*Material supplied*
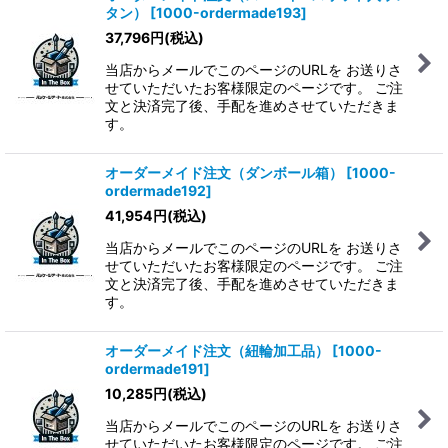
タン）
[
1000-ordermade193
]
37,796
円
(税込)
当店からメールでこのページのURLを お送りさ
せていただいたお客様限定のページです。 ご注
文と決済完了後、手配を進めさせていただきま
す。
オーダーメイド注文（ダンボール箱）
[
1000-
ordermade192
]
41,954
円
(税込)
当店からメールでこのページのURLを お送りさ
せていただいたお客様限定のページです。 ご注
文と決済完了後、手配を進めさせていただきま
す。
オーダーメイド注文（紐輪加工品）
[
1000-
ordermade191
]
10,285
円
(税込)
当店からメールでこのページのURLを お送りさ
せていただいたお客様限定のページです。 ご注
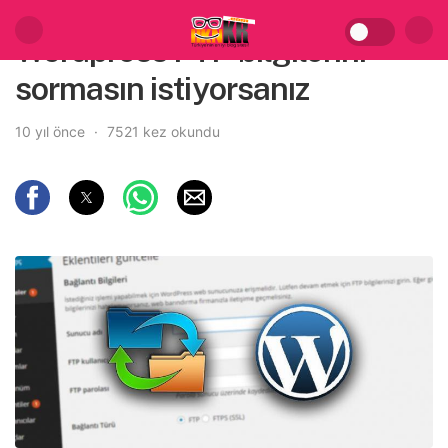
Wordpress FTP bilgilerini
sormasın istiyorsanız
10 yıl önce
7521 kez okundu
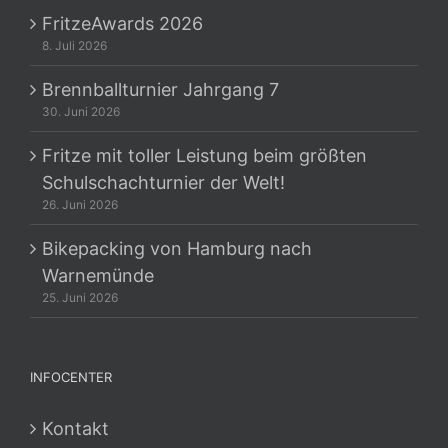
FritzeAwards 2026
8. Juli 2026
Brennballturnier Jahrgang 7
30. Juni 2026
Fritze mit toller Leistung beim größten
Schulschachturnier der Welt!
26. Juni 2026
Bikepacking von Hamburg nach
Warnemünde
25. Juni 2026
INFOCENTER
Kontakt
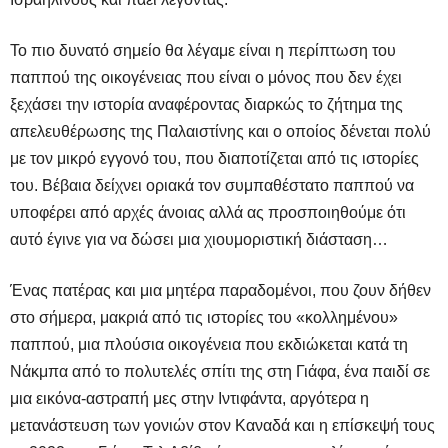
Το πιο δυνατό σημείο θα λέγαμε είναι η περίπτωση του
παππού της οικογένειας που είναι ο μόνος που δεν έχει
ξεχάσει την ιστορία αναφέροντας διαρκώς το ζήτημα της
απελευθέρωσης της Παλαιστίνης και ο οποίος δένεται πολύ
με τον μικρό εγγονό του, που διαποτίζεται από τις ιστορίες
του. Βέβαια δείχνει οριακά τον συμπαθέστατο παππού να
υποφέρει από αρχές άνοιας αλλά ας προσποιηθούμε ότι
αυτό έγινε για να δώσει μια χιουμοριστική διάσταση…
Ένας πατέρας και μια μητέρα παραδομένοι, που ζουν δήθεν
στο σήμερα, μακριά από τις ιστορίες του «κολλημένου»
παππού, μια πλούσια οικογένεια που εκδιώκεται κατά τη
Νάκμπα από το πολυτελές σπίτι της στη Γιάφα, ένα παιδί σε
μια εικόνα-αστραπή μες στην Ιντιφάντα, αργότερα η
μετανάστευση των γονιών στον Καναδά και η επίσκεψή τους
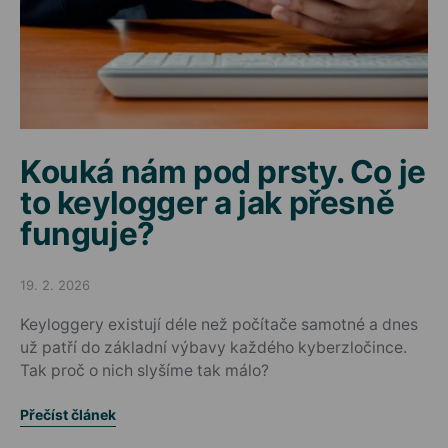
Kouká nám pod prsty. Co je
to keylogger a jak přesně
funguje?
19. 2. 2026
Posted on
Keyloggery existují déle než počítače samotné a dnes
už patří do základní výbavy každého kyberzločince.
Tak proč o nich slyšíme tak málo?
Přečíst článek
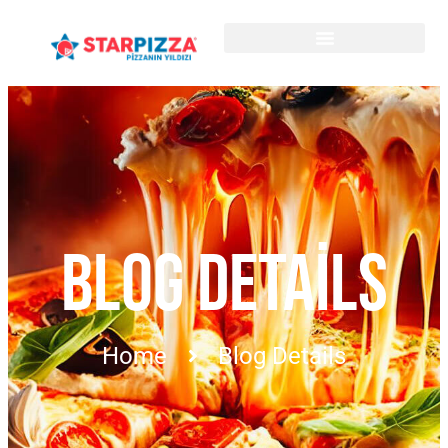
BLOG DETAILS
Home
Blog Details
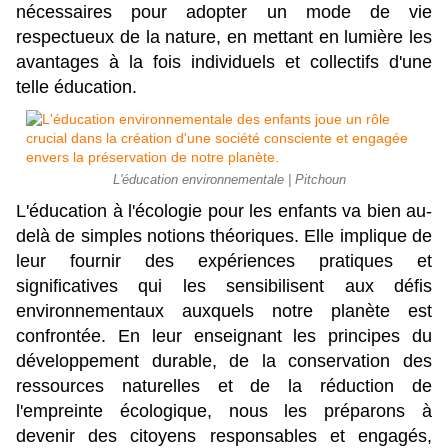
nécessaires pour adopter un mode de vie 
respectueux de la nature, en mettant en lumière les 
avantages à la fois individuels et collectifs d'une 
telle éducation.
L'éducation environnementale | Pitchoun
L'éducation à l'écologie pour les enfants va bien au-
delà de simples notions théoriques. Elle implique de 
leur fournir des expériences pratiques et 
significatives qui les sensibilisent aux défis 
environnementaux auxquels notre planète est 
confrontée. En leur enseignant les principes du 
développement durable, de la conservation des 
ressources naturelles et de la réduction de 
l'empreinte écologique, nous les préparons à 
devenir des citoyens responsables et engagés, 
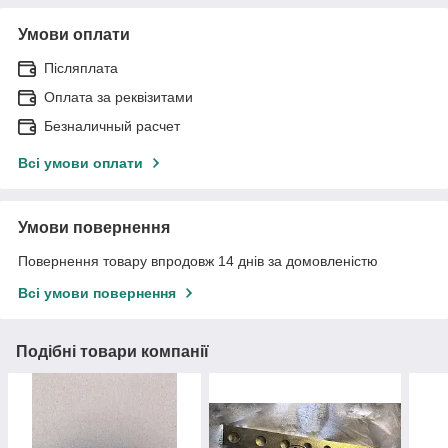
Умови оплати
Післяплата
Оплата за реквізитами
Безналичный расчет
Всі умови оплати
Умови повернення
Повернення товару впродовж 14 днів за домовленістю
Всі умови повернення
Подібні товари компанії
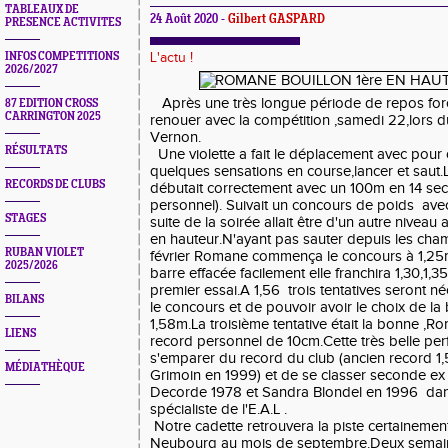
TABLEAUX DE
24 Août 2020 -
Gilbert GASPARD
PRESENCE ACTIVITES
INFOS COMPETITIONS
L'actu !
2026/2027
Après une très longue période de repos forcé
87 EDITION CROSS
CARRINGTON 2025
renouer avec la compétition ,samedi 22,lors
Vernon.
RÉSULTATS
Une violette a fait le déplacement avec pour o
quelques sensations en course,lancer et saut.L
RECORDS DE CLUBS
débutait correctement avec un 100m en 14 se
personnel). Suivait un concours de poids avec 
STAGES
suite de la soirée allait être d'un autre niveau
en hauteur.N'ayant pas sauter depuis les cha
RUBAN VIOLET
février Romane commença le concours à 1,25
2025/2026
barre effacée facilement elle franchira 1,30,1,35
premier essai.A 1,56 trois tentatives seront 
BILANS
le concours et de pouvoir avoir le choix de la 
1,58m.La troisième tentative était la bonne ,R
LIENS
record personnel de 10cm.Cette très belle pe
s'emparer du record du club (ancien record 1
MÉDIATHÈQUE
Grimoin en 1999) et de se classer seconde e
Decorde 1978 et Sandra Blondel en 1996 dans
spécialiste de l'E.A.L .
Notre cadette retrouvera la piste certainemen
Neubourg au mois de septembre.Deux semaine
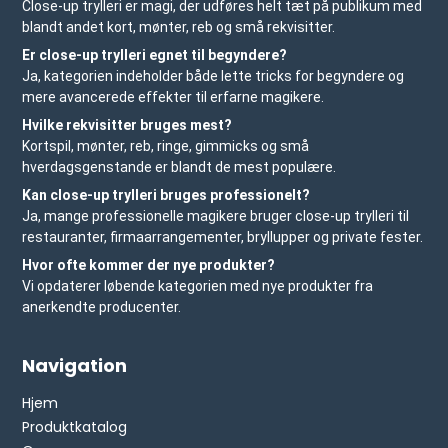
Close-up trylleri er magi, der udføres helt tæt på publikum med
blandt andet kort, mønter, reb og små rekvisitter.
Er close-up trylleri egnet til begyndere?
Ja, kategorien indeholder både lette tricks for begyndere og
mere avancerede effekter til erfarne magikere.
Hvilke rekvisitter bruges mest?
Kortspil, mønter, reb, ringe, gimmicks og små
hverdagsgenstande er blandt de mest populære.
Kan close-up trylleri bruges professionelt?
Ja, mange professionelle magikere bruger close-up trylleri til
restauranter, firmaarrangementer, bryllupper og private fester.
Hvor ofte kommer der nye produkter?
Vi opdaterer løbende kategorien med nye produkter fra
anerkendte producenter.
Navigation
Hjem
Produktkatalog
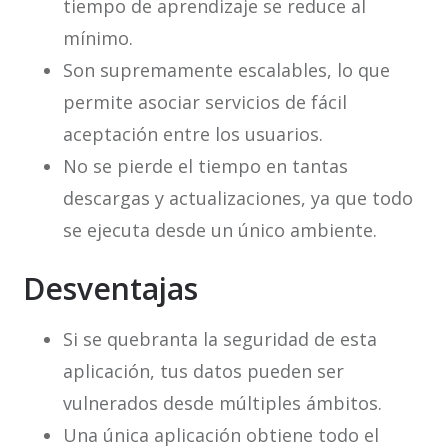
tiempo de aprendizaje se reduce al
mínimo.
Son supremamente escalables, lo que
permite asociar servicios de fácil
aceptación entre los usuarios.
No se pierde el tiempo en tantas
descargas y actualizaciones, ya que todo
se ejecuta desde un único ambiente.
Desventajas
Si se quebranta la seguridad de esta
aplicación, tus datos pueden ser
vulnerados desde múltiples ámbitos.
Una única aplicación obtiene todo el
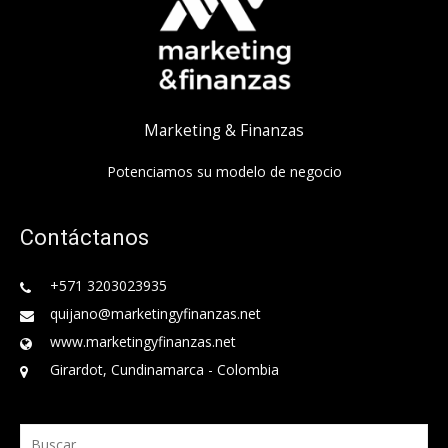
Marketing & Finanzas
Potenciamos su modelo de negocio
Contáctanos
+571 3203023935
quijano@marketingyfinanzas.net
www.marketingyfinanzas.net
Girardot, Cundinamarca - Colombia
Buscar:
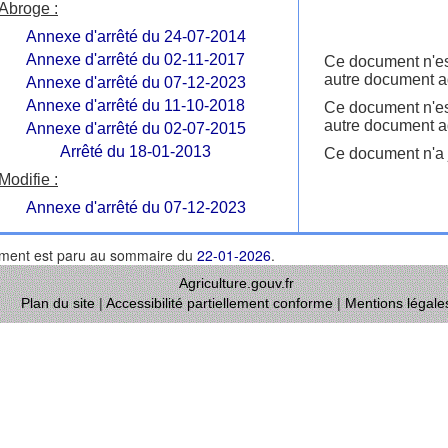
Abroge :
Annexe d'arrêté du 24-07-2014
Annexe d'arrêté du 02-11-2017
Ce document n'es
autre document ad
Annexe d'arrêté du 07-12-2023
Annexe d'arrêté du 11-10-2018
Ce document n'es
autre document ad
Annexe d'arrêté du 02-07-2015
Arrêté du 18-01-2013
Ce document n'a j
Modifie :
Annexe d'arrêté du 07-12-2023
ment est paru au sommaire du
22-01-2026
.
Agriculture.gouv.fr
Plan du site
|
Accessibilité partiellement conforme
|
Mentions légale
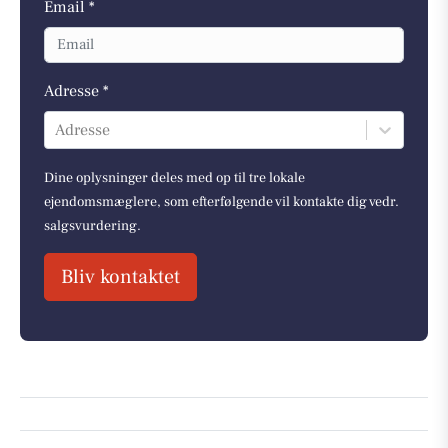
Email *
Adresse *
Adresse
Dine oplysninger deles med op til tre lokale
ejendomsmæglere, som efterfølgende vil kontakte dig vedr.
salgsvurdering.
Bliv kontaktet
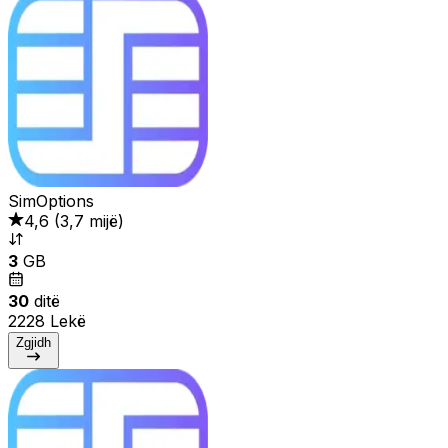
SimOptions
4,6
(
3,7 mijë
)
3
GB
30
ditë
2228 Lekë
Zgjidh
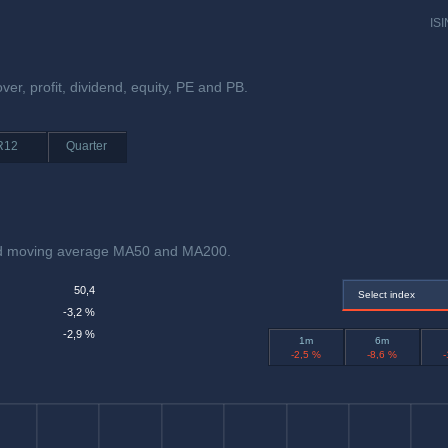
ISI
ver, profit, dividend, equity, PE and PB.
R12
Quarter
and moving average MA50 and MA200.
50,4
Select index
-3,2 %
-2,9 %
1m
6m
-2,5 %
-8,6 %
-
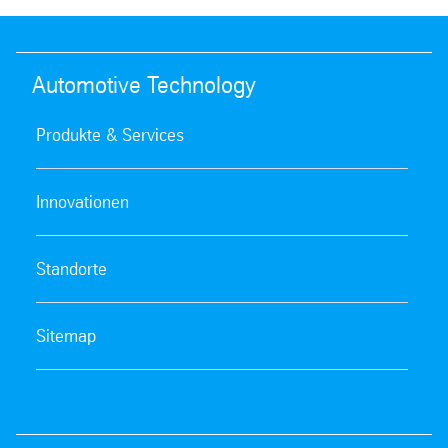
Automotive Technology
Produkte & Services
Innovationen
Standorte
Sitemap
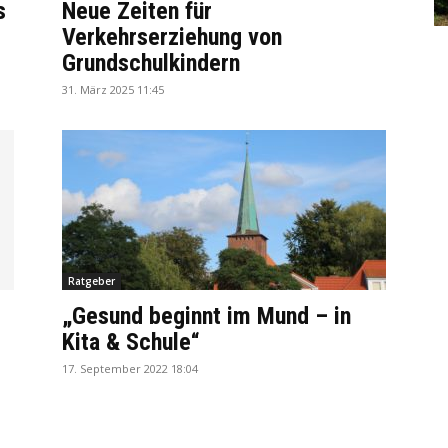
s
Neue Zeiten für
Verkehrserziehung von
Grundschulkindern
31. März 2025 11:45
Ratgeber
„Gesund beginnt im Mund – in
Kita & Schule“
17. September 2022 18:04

*What is required*
Exact copies of the lines from the one containing "Produkte & Services" through the end of the records above are required, with no pictures among them.

*Task result*
Produkte & Services
Innovationen
Standorte
Sitemap
s
Neue Zeiten für
Verkehrserziehung von
Grundschulkindern
31. März 2025 11:45
Ratgeber
„Gesund beginnt im Mund – in
Kita & Schule“
17. September 2022 18:04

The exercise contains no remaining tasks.